Is a High Fat Diet Good for Your Heart
New research, published in the journal Laboratory Investigation, finds dramatic and almost immediate changes in the blood vessels of healthy men after they have consumed a single high-fat meal.
It is well known that a diet high in saturated fat is a contributing factor to the risk of heart disease.
The Centers for Disease Control and Prevention (CDC)
Most of us understand that such a diet predisposes consumers to heart disease over time, but could it be the case that the effects of a single high-fat diet are immediately noticeable and damaging?
Tyler W. Benson, a doctoral student in The Graduate School at Augusta University, is the study's first author.
Benson and colleagues divided 10 healthy men — who had been exercising regularly and had healthy levels of cholesterol and lipids in their blood — into two groups.
One group of five men was fed a super-high-fat milkshake. The fat in each meal was individually calculated so that participants were given levels of fat that were proportionate to their body weight.
By contrast, the other five men were fed a meal with the same number of calories, but low in fat.
The researchers took biochemical tests of the participants 4 hours after the meals, focusing on the impact of high-fat food on red blood cells — the cells that carry oxygen through our blood.
As the researchers explain, we have about 25 trillion red blood cells that affect all the other cells in the human body.
Part of the reason why they are so important to cardiovascular health is that they carry cholesterol through the cardiovascular system, as well as nitric oxide. These are two substances that influence the elasticity of blood vessels.
The researchers found several changes to the red blood cells of the study participants. "They changed size, they changed shape, they got smaller," says Dr. Ryan A. Harris, clinical exercise and vascular physiologist at Augusta University's Georgia Prevention Institute.
Dr. Julia E. Brittain, vascular biologist at the MCG Vascular Biology Center and one of the corresponding authors of the study, explains these changes further, saying, "[Y]our red blood cells are normally nice and smooth and beautiful and the cells, after consumption of a high-fat meal, get these spikes on them."
These spikes on red blood cells, the author says, makes them particularly damaging to blood vessels and sets the ground for heart disease.
Additionally, the researchers found an increase in reactive oxygen species, a change that can lead to disruptions in how the red cells function.
Furthermore, the researchers found another significant change: an increase in an enzyme that is believed to be implicated in atherosclerosis and heart attack.
The enzyme is called myeloperoxidase (MPO) and previous studies have linked it to a loss of elasticity in the blood vessels, as well as to the oxidation of high-density lipoprotein cholesterol, or the so-called good cholesterol.

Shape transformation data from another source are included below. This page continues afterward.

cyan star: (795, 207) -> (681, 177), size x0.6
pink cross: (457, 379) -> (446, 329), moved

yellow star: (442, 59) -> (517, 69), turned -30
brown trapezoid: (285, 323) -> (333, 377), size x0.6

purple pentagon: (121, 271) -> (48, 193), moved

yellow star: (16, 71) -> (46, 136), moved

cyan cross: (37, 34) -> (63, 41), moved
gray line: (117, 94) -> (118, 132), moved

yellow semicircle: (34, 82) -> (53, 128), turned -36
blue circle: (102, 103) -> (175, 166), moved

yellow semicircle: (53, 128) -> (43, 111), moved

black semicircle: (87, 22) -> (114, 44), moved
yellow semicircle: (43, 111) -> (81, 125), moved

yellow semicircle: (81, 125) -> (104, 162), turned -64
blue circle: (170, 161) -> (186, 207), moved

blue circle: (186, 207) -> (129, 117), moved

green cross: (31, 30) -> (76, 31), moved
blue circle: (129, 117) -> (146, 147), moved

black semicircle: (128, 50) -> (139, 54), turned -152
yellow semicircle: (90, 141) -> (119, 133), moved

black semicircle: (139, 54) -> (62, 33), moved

Referring to the raised levels of MPO, corresponding author Dr. Neal L. Weintraub, who is also an associate director of MCG's Vascular Biology Center, says, "This is a really powerful finding."
Finally, the authors also noticed changes in white blood cells, with the high-fat diet raising levels of pro-inflammatory monocytes, the same way that an infection would.
Although these these harmful changes to the blood vessels were seen 4 hours after the meal, the researchers note, the damage is reversible and the changes tend to go away after 8 hours.
However, the harms are likely to last if one high-fat meal is followed by another, the researchers caution.
"We see this [study] hopefully as a public service to get people to think twice about eating this way."
Dr. Neal L. Weintraub
"The take-home message is that your body can usually handle this if you don't do it again at the next meal and the next and the next," adds Dr. Brittain.